Speaking on Friday at the special sitting of the CCJ in his home country, St. Vincent and the Grenadines, which is not a member of the court, Saunders said that most losing litigants tend to sing songs of woe about the court before which they lost.
“But, what is the reality?” he said, adding that the Eastern Caribbean Court of Appeal is, per capita, one of the busiest courts of appeal in the region.
In SVG, that court sits three times a year, handling about 60 cases each year, he said, noting that over the last 30 years, the court would have handled about 1,800 cases.
Of those, only 21 were appealed further to the Privy Council.
“Of these 21 Vincentian appeals, nine of them were death penalty appeals.
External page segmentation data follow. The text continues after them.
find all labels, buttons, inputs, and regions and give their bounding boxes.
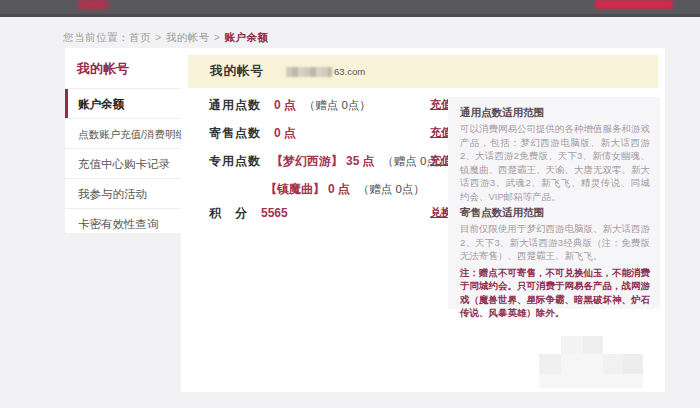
row-bonus: （赠点 0点） — [358, 183, 425, 195]
row-value: 5565 — [261, 206, 288, 220]
balance-row-dedicated-points: 专用点数【梦幻西游】35点（赠点 0点） — [209, 153, 449, 170]
balance-row-credits: 积 分5565 — [209, 205, 291, 222]
breadcrumb-separator: > — [214, 31, 221, 43]
sidebar-item-recharge-detail[interactable]: 点数账户充值/消费明细 — [65, 118, 181, 148]
breadcrumb: 您当前位置：首页>我的帐号>账户余额 — [63, 31, 268, 45]
row-unit: 点 — [284, 98, 296, 112]
sidebar: 我的帐号 账户余额 点数账户充值/消费明细 充值中心购卡记录 我参与的活动 卡密… — [65, 48, 181, 233]
breadcrumb-home[interactable]: 首页 — [129, 31, 151, 43]
sidebar-title: 我的帐号 — [65, 48, 181, 88]
email-visible-part: 63.com — [334, 66, 365, 77]
row-label: 专用点数 — [209, 154, 261, 168]
info-title-general-scope: 通用点数适用范围 — [460, 106, 650, 120]
info-note: 注：赠点不可寄售，不可兑换仙玉，不能消费于同城约会。只可消费于网易各产品，战网游… — [460, 266, 650, 320]
watermark-blurred — [521, 336, 656, 394]
row-value: 0 — [274, 126, 281, 140]
row-value: 35 — [346, 154, 359, 168]
row-label: 积 分 — [209, 206, 248, 220]
game-name: 【梦幻西游】 — [271, 154, 343, 168]
sidebar-item-card-key-check[interactable]: 卡密有效性查询 — [65, 208, 181, 238]
account-header: 我的帐号 63.com — [188, 55, 658, 88]
site-logo-blurred[interactable] — [78, 0, 108, 9]
breadcrumb-separator: > — [155, 31, 162, 43]
account-header-label: 我的帐号 — [210, 63, 264, 80]
info-body-general-scope: 可以消费网易公司提供的各种增值服务和游戏产品，包括：梦幻西游电脑版、新大话西游2… — [460, 122, 650, 203]
row-value: 0 — [274, 98, 281, 112]
game-name: 【镇魔曲】 — [265, 182, 325, 196]
breadcrumb-account[interactable]: 我的帐号 — [166, 31, 210, 43]
sidebar-item-my-activities[interactable]: 我参与的活动 — [65, 178, 181, 208]
breadcrumb-location-label: 您当前位置： — [63, 31, 129, 43]
info-body-consignment-scope: 目前仅限使用于梦幻西游电脑版、新大话西游2、天下3、新大话西游3经典版（注：免费… — [460, 222, 650, 263]
main-panel: 我的帐号 63.com 通用点数0点（赠点 0点） 充值 寄售点数0点 充值 专… — [181, 48, 665, 392]
breadcrumb-current: 账户余额 — [224, 31, 268, 43]
balance-row-general-points: 通用点数0点（赠点 0点） — [209, 97, 371, 114]
topbar — [0, 0, 700, 17]
topbar-right-blurred[interactable] — [595, 0, 673, 9]
balance-row-dedicated-points-2: 【镇魔曲】0点（赠点 0点） — [265, 181, 425, 198]
sidebar-item-card-purchase-records[interactable]: 充值中心购卡记录 — [65, 148, 181, 178]
row-label: 通用点数 — [209, 98, 261, 112]
row-unit: 点 — [284, 126, 296, 140]
row-value: 0 — [328, 182, 335, 196]
email-blurred — [286, 67, 332, 77]
row-unit: 点 — [362, 154, 374, 168]
info-title-consignment-scope: 寄售点数适用范围 — [460, 206, 650, 220]
points-scope-info-panel: 通用点数适用范围 可以消费网易公司提供的各种增值服务和游戏产品，包括：梦幻西游电… — [448, 97, 660, 309]
row-bonus: （赠点 0点） — [304, 99, 371, 111]
balance-row-consignment-points: 寄售点数0点 — [209, 125, 296, 142]
sidebar-item-account-balance[interactable]: 账户余额 — [65, 88, 181, 118]
row-unit: 点 — [338, 182, 350, 196]
row-label: 寄售点数 — [209, 126, 261, 140]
So if we set aside those death penalty appeals, all significantly funded by international human rights bodies, … only 12 Vincentian litigants were able to access the Judicial Committee of the Privy Council over the last 30 years; 12 out of at least 1,800,” Saunders said.
“How is it that only 12 litigants who were dissatisfied with the decision of the Court of Appeal chose to appeal the decision?
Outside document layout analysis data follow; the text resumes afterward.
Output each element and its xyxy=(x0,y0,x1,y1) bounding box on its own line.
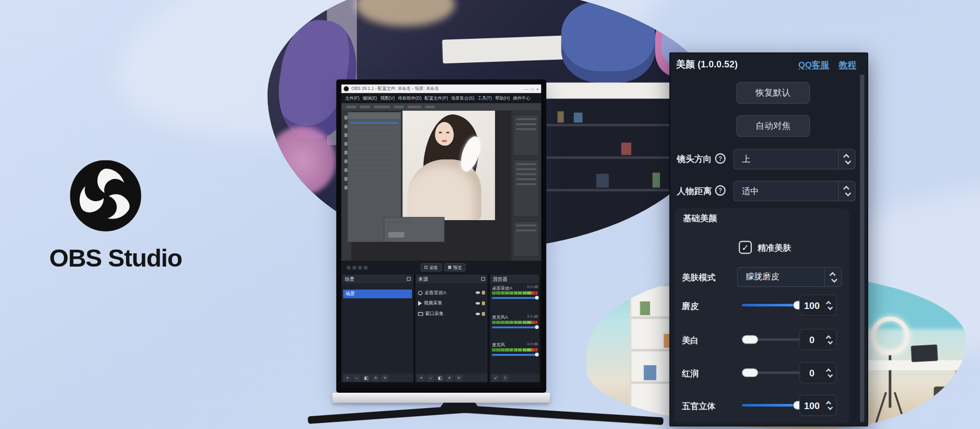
visibility-eye-icon[interactable] xyxy=(476,302,480,304)
monitor-screen: OBS 29.1.1 - 配置文件: 未命名 - 场景: 未命名 — □ × 文… xyxy=(341,84,542,388)
volume-slider[interactable] xyxy=(492,326,537,328)
menu-plugin-center[interactable]: 插件中心 xyxy=(513,95,530,101)
smoothing-value-box[interactable]: 100 xyxy=(799,295,837,316)
rosy-value-box[interactable]: 0 xyxy=(799,362,837,384)
scenes-toolbar: + − ◧ ˄ ˅ xyxy=(342,373,413,382)
value-stepper[interactable] xyxy=(824,335,836,344)
dialog-button[interactable] xyxy=(388,232,404,237)
select-spinner[interactable] xyxy=(838,150,855,169)
restore-default-button[interactable]: 恢复默认 xyxy=(736,82,810,104)
panel-scrollbar[interactable] xyxy=(860,75,865,422)
lock-icon[interactable] xyxy=(482,312,485,316)
mixer-channel-name: 麦克风A xyxy=(492,315,508,321)
dock-panes-icon xyxy=(407,277,410,280)
obs-app-icon xyxy=(344,86,349,91)
volume-slider-handle[interactable] xyxy=(535,296,538,299)
subject-distance-value: 适中 xyxy=(734,185,838,197)
lock-icon[interactable] xyxy=(482,291,485,294)
source-down-button[interactable]: ˅ xyxy=(455,374,462,381)
slider-handle[interactable] xyxy=(742,368,758,377)
menu-file[interactable]: 文件(F) xyxy=(345,95,359,101)
preview-tab-label: 预览 xyxy=(453,264,462,270)
mixer-channel-db: 0.0 dB xyxy=(527,342,538,346)
obs-window-titlebar: OBS 29.1.1 - 配置文件: 未命名 - 场景: 未命名 — □ × xyxy=(341,84,542,93)
skin-mode-select[interactable]: 朦胧磨皮 xyxy=(737,267,842,287)
remove-source-button[interactable]: − xyxy=(427,374,434,381)
select-spinner[interactable] xyxy=(838,181,855,201)
sources-toolbar: + − ◧ ˄ ˅ xyxy=(415,373,487,382)
monitor-stand-leg-left xyxy=(308,405,468,424)
photoshop-workspace xyxy=(341,111,542,261)
mixer-channel-db: 0.0 dB xyxy=(527,315,538,318)
scenes-dock: 场景 场景 + − ◧ ˄ ˅ xyxy=(341,274,414,383)
lock-icon[interactable] xyxy=(482,301,485,305)
mixer-advanced-button[interactable]: ! xyxy=(501,374,509,381)
source-row[interactable]: 桌面音效A xyxy=(417,288,486,297)
visibility-eye-icon[interactable] xyxy=(476,292,480,294)
scene-down-button[interactable]: ˅ xyxy=(381,374,389,381)
preview-tab[interactable]: 预览 xyxy=(445,264,466,272)
menu-scene-collection[interactable]: 场景集合(S) xyxy=(451,95,475,101)
beauty-panel-title: 美颜 (1.0.0.52) xyxy=(676,59,738,70)
add-source-button[interactable]: + xyxy=(418,374,425,381)
menu-view[interactable]: 视图(V) xyxy=(380,95,395,101)
facial-depth-label: 五官立体 xyxy=(682,401,716,412)
capture-tab[interactable]: 采集 xyxy=(421,264,442,272)
menu-edit[interactable]: 编辑(E) xyxy=(362,95,377,101)
preview-icon xyxy=(448,266,451,269)
scene-up-button[interactable]: ˄ xyxy=(372,374,380,381)
source-row[interactable]: 窗口采集 xyxy=(417,309,486,318)
remove-scene-button[interactable]: − xyxy=(353,374,361,381)
menu-docks[interactable]: 停靠部件(D) xyxy=(398,95,422,101)
source-up-button[interactable]: ˄ xyxy=(446,374,453,381)
minimize-button[interactable]: — xyxy=(524,87,529,91)
obs-statusbar xyxy=(341,383,542,388)
source-row[interactable]: 视频采集 xyxy=(417,299,486,307)
scenes-dock-title: 场景 xyxy=(345,275,355,282)
portrait-photo xyxy=(403,111,495,220)
help-icon[interactable]: ? xyxy=(715,153,726,164)
studio-desk xyxy=(855,360,966,370)
scene-item-selected[interactable]: 场景 xyxy=(343,290,412,298)
capture-tab-label: 采集 xyxy=(429,264,438,270)
close-button[interactable]: × xyxy=(536,87,538,91)
rosy-label: 红润 xyxy=(682,368,699,379)
scene-properties-button[interactable]: ◧ xyxy=(362,374,370,381)
volume-slider[interactable] xyxy=(492,354,537,356)
volume-slider-handle[interactable] xyxy=(535,353,538,356)
mixer-edit-button[interactable]: ✓ xyxy=(492,374,500,381)
menu-help[interactable]: 帮助(H) xyxy=(495,95,510,101)
slider-handle[interactable] xyxy=(742,335,758,344)
dock-panes-icon xyxy=(481,277,485,280)
menu-profile[interactable]: 配置文件(P) xyxy=(425,95,448,101)
value-stepper[interactable] xyxy=(824,368,836,377)
precise-skin-checkbox[interactable]: ✓ xyxy=(739,241,752,254)
value-stepper[interactable] xyxy=(824,400,836,410)
autofocus-button[interactable]: 自动对焦 xyxy=(736,115,810,137)
add-scene-button[interactable]: + xyxy=(344,374,351,381)
qq-support-link[interactable]: QQ客服 xyxy=(798,60,829,72)
value-stepper[interactable] xyxy=(824,300,836,309)
volume-slider-handle[interactable] xyxy=(535,325,538,329)
help-icon[interactable]: ? xyxy=(715,185,726,196)
scene-item-label: 场景 xyxy=(346,291,355,297)
visibility-eye-icon[interactable] xyxy=(476,313,480,315)
mixer-dock-title: 混音器 xyxy=(493,275,507,282)
maximize-button[interactable]: □ xyxy=(531,87,533,91)
photoshop-options-bar xyxy=(341,103,542,111)
facial-depth-value-box[interactable]: 100 xyxy=(799,395,837,416)
tutorial-link[interactable]: 教程 xyxy=(839,60,856,72)
rosy-value: 0 xyxy=(800,367,824,378)
camera-direction-select[interactable]: 上 xyxy=(733,149,855,169)
whitening-value-box[interactable]: 0 xyxy=(799,329,837,350)
promo-canvas: OBS Studio OBS 29.1.1 - 配置文件: 未命名 - 场景: … xyxy=(0,0,980,429)
obs-wordmark: OBS Studio xyxy=(31,244,200,272)
obs-menubar: 文件(F) 编辑(E) 视图(V) 停靠部件(D) 配置文件(P) 场景集合(S… xyxy=(341,93,542,103)
subject-distance-select[interactable]: 适中 xyxy=(733,181,855,201)
menu-tools[interactable]: 工具(T) xyxy=(478,95,492,101)
source-properties-button[interactable]: ◧ xyxy=(436,374,444,381)
select-spinner[interactable] xyxy=(824,268,841,287)
video-source-icon xyxy=(418,301,422,306)
basic-beauty-section-title: 基础美颜 xyxy=(683,213,717,225)
volume-slider[interactable] xyxy=(492,297,537,299)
“The main reason is the massive cost involved in accessing a court sited in London.
“The cold reality is that unless you commit murder, when the state and or human rights bodies are likely to provide you with legal aid, an ordinary litigant who wishes to appeal a judgement of the court of appeal is simply unable to access further justice. Only the state or the well off can do so. And the statistics bear this out,” Saunders said.
He said that of the 12 non-death penalty cases that reached the Privy Council, the Court of Appeal was reversed four times.
“The other eight times, the Privy Council endorsed the decision of the Court of Appeal. Now, this is an extraordinarily approval ratio. It is far higher than the similar ratio of UK Supreme Court judgements in relation to the court of Appeal of England. And guess what? It is the judges of the Court of Appeal in England who ultimately become judges of the U.K. Supreme Court,” Saunders said.
“I don’t want to say anymore on this issue, except to say that it is my fervent hope that in the months ahead, we in St. Vincent and the Grenadines will reflect on this issue of the continued retention of the British Privy Council to hear our final appeals.
“It is my further hope that as we do so, that light will prevail over heat, that fact will prevail over sentiment and that sober reality will prevail over partisanship. As far as I am concerned, what is at stake here is not a political question, it is not a constitutional diadem; it is a social issue of profound importance. This is a matter that has to do with social equality.
“One can put any spin one wishes on it, at the end of the day, we must see it for what it is. It is an issue of affording to the ordinary man and woman the same level of access to the highest level of justice as is currently enjoyed by those who are well off. I say no more on this.” Saunders said.
Saunders said that it is only natural that Caribbean nationals should have the final say in the interpretation of the laws passed by their parliaments.
“And ambitious political activists can aspire to be prime minister of St. Vincent and the Grenadines. But a serious, dedicated judge, cannot today aspire to be a member of her apex court, because that is a role we have chosen to reserve for British judges,” he said.
In a 2009 referendum, the Vincentian electorate rejected proposed changes to the nation’s constitution, which included replacing the Privy Council with the CCJ.
Prime Minster Ralph Gonsalves has said that an advisory opinion of the Eastern Caribbean Court of Appeals has indicated that a referendum is not needed to make a change.
Rather, the government would have to secure a two-thirds majority in Parliament to replace the Privy Council with the CCJ.
Gonsalves said at Friday’s event that he would introduce such a law if the opposition would support it.
The main opposition New Democratic Party, which holds seven of the 15 seats in parliament, is pro-Privy Council.